REPUBLIKA.CO.ID, JAKARTA -- Kementerian Kesehatan (Kemenkes) mencatat sedikitnya 169 jiwa meninggal akibat penyakit demam berdarah dengue (DBD) mulai awal Januari 2019 hingga Ahad (3/2). Direktur Jenderal (Dirjen) Pencegahan dan Pengendalian Penyakit (P2P) Kemenkes Anung Sugihantono mengatakan, ratusan jiwa meninggal dunia akibat DBD.
"Jumlah kasus DBD sesuai laporan 34 provinsi sebanyak 16.692 dan 169 jiwa meninggal dunia. Provinsi yang mempunyai tren tinggi kasus suspect dengue adalah Jawa Timur, Jawa Barat, Nusa Tenggara Timur (NTT), Lampung, Sulawesi Utara (Sulut), Jawa Tengah, dan DKI Jakarta," ujarnya saat ditemui usai peringatan Hari Kanker Sedunia 2019, di Jakarta, Senin (4/2).

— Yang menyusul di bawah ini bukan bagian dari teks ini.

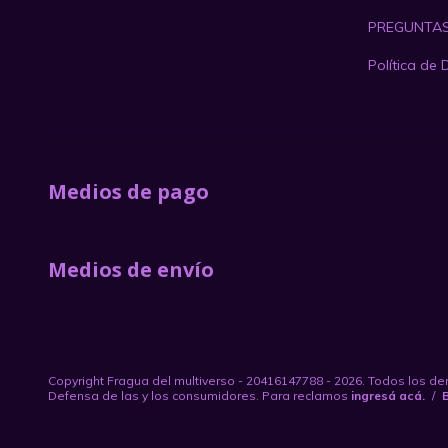
PREGUNTAS
Política de 
Medios de pago
Medios de envío
Copyright Fragua del multiverso - 20416147788 - 2026. Todos los d
Defensa de las y los consumidores. Para reclamos
ingresá acá.
/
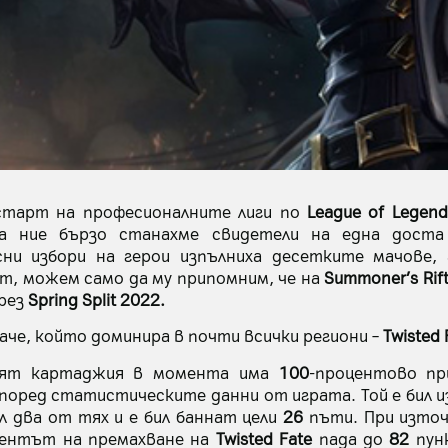
старт на професионалните лиги по
League of Legend
 а ние бързо станахме свидетели на една дост
и избори на герои изпълниха десетките мачове, 
т, можем само да му припомним, че на
Summoner’s Rif
през
Spring Split 2022.
аче, който доминира в почти всички региони –
Twisted 
ият картаджия в момента има
100
-процентово п
според статистическите данни от играта. Той е бил и
ил два от тях и е бил баннат цели
26
пъти. При източ
центът на премахване на
Twisted Fate
пада до
82
пунк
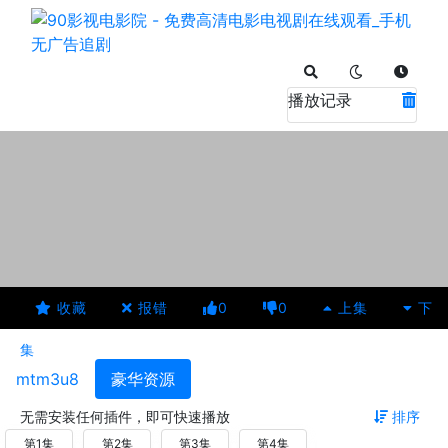
播放记录
收藏
报错
0
0
上集
下
集
mtm3u8
豪华资源
无需安装任何插件，即可快速播放
排序
第1集
第2集
第3集
第4集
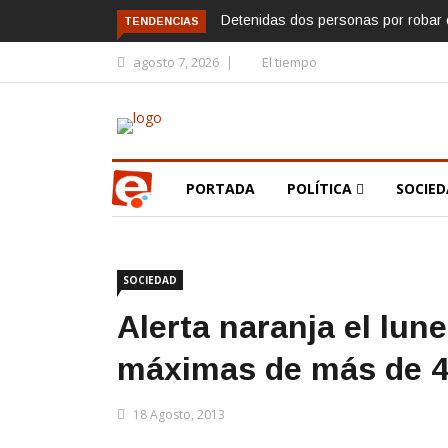
Detenidas dos personas por robar e
TENDENCIAS
agosto 7, 2026
El tiempo
PORTADA
POLÍTICA
SOCIE
SOCIEDAD
Alerta naranja el lun
máximas de más de 4
18 Agosto, 2013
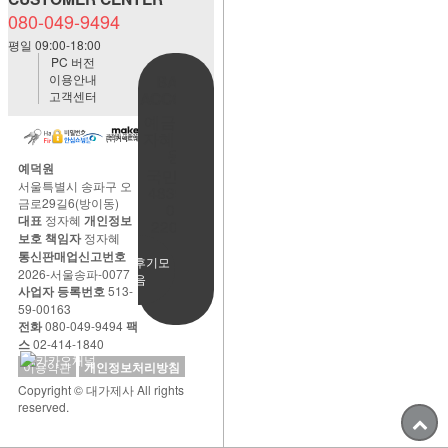
080-049-9494
평일 09:00-18:00
PC 버전
이용안내
BANK
고객센터
ACCOUNT
예금주:정
자혜(예덕
원)
예덕원
국민은행
서울특별시 송파구 오
483901-
금로29길6(방이동)
01-
대표
정자혜
개인정보
220065
보호 책임자
정자혜
통신판매업신고번호
사용후기모
2026-서울송파-0077
음
사업자 등록번호
513-
59-00163
전화
080-049-9494
팩
스
02-414-1840
이용약관
개인정보처리방침
Copyright © 대가제사 All rights
reserved.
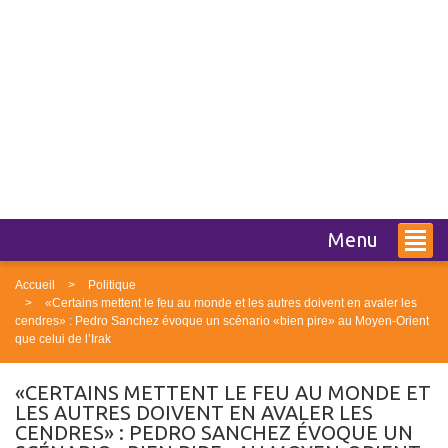
Menu
Accueil
Politique
«Certains mettent le feu au monde et les autres doivent en avaler les
cendres» : Pedro Sanchez évoque un scénario «bien pire» au Moyen-Orient
que celui de l’Irak
«CERTAINS METTENT LE FEU AU MONDE ET
LES AUTRES DOIVENT EN AVALER LES
CENDRES» : PEDRO SANCHEZ ÉVOQUE UN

Ia menambahkan, kematian tertinggi terjadi di Jawa Timur yaitu 52 jiwa, NTT 15 jiwa, Sulut 15 jiwa, Jawa Tengah 14 jiwa, Jawa Barat 14 Jiwa, Kalimantan Tengah sembilan jiwa, Sulawesi Selatan delapan jiwa. Kemudian Kalimantan Selatan lima jiwa, Gorontalo empat jiwa, Sulawesi Tengah empat jiwa, Kalimantan Barat empat jiwa, Jambi tiga jiwa, Lampung tiga jiwa, Sumatra Selatan tiga jiwa.
Selanjutnya Banten tiga jiwa, Kalimantan Timur tiga jiwa, Sumatra Utara dua jiwa, Kepulauan Riau dua jiwa, Aceh dua jiwa, Sumatra Barat satu jiwa, Riau satu jiwa, Papua satu jiwa, Bengkulu satu jiwa.
Ia menambahkan, hampir 90 persen kasus DBD terjadi pada anak-anak yang mayoritas usia lima hingga sembilan tahun. Karena itu, ia mengaku Kemenkes telah berkoordinasi dengan instansi terkait seperti Kementerian Pendidikan dan Kebudayaan (Kemendikbud) untuk mengingatkan sekolah-sekolah terkait penyakit ini.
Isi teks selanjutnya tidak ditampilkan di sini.